Çocuk işçiliği ile ilgili hükümetler nasıl politika geliştirmeli?

Abone Ol
Hükümetlerin ekonomi politikası, ucuz iş gücünü, uzun çalışma saatlerini garantiye alarak patronlara garanti ederek yasamayı ve yürütmeyi işler hale getirdiği müddetçe ayrı bir çocuk işçiliği ile mücadele politikası geliştirilemez. ILO’nun (Uluslararası Çalışma Örgütü )138 sayılı İstihdama Kabulde Asgari Yaş Sözleşmesi, 182 sayılı En Kötü Biçimlerdeki Çocuk İşçiliğinin Yasaklanması ve Ortadan Kaldırılmasına İlişkin Acil Eylem Sözleşmesi uluslar arası çocuk işçiliği ile ilgili mücadele de temel sözleşmeler olsa da önleyici adımlar atmak yerine yasaklayıcı bir tarzı temsil etmektedir.
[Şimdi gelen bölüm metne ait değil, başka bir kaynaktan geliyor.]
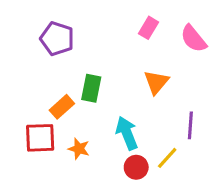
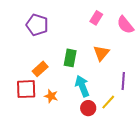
green rectangle: (91, 88) -> (70, 58), moved

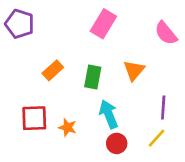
pink rectangle: (96, 18) -> (103, 24), moved, size x1.5
purple pentagon: (37, 25) -> (20, 24), moved
orange rectangle: (40, 69) -> (53, 70), moved
yellow line: (108, 102) -> (157, 138), moved

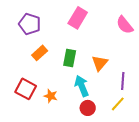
purple pentagon: (20, 24) -> (30, 24), moved
orange triangle: (134, 70) -> (100, 63), moved
red square: (34, 118) -> (26, 89), turned 30

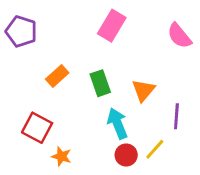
purple pentagon: (30, 24) -> (21, 31), moved
green rectangle: (70, 58) -> (100, 83), turned -30
orange star: (51, 96) -> (61, 156), moved
yellow line: (118, 104) -> (155, 149), moved

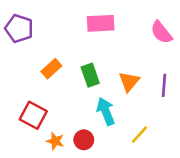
pink rectangle: (112, 26) -> (101, 23), turned 56
purple line: (176, 116) -> (164, 85), moved
red circle: (126, 155) -> (84, 140), moved

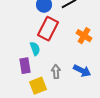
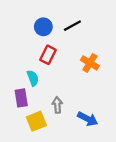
red rectangle: (48, 29) -> (48, 55), size x0.7
blue arrow: (82, 71) -> (88, 119), moved

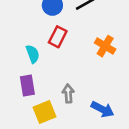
cyan semicircle: (33, 78) -> (33, 54), moved

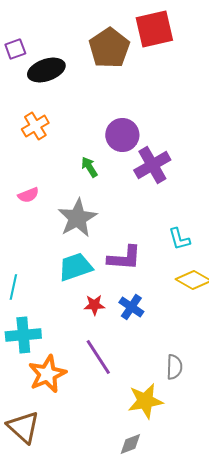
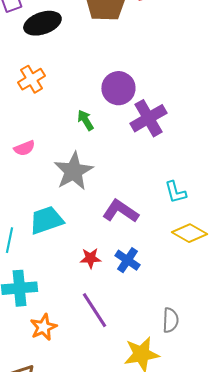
purple L-shape: (124, 258) -> (120, 211), turned -150
cyan trapezoid: (75, 267) -> (46, 220), moved
orange star: (47, 374) -> (43, 327), size x0.7

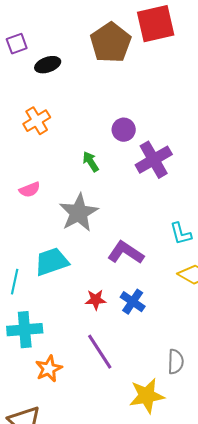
black ellipse: (42, 23) -> (48, 65), size x0.7
purple circle: (118, 88) -> (124, 130), size x0.7

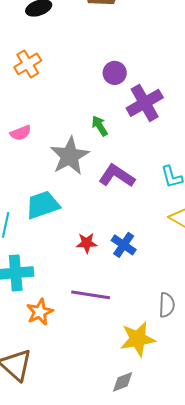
green arrow: (91, 162) -> (100, 126), moved
purple L-shape: (126, 253) -> (117, 176), moved
purple line: (100, 352) -> (91, 295), turned -48

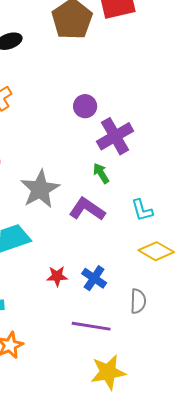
green arrow: (100, 126) -> (101, 173), moved
purple line: (91, 295) -> (91, 326), moved
gray semicircle: (167, 305) -> (138, 301), moved

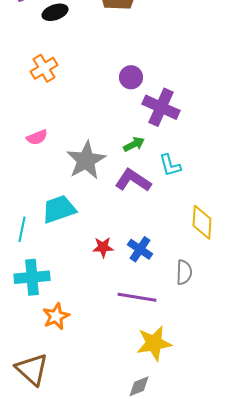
purple cross: (115, 136) -> (161, 107), turned -36
green arrow: (101, 173) -> (134, 144), moved, turned 95
cyan L-shape: (142, 210) -> (170, 165), moved
yellow diamond: (156, 251) -> (202, 222), turned 64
Patronlara çocuk işçi çalıştırmayın denirken bir taraftan da meslek liseleri başta olmak üzere stajı zorunlu hale getirip, çocuk işçiliğini teşvik ediyorlar. Yine çıraklık da ucuz iş gücü olarak yaygın bir şekil de üretim sürecin de yerini alıyor. Bir taraftan yasaklayıcı sözleşmeler ve yasalar devreye girerken bir taraftan da bu yasaların etrafından dolaşılacak kanunlar çıkartılıyor. Çocuk işçiliğinde hükümetlerin politikası yasal önlemler geliştirmenin dışına çıkmıyor. Birçok hükümetin uyguladığı serbest piyasa ekonomisinin normal süreçleri ve kriz süreçlerine göre çocuk işçiliğin de artış yahut azalış seyri gözleniyor. ILO ve UNICEF’in yayınladığı son rapora göre son 20 yıldır çocuk işçi sayısı artış göstererek 160 milyon çocuk işçi üretim sürecinin bir parçası durumunda. Rapordaki diğer önemli bulgular ise şöyle:
  • Çocuk işçi olarak çalıştıran çocukların yüzde 70’i (112 milyon) tarım sektöründe çalışıyor. Ardından yüzde 20 ile hizmet (31,4 milyon) ve yüzde 10 ile sanayi (16,5 milyon) sektörleri geliyor.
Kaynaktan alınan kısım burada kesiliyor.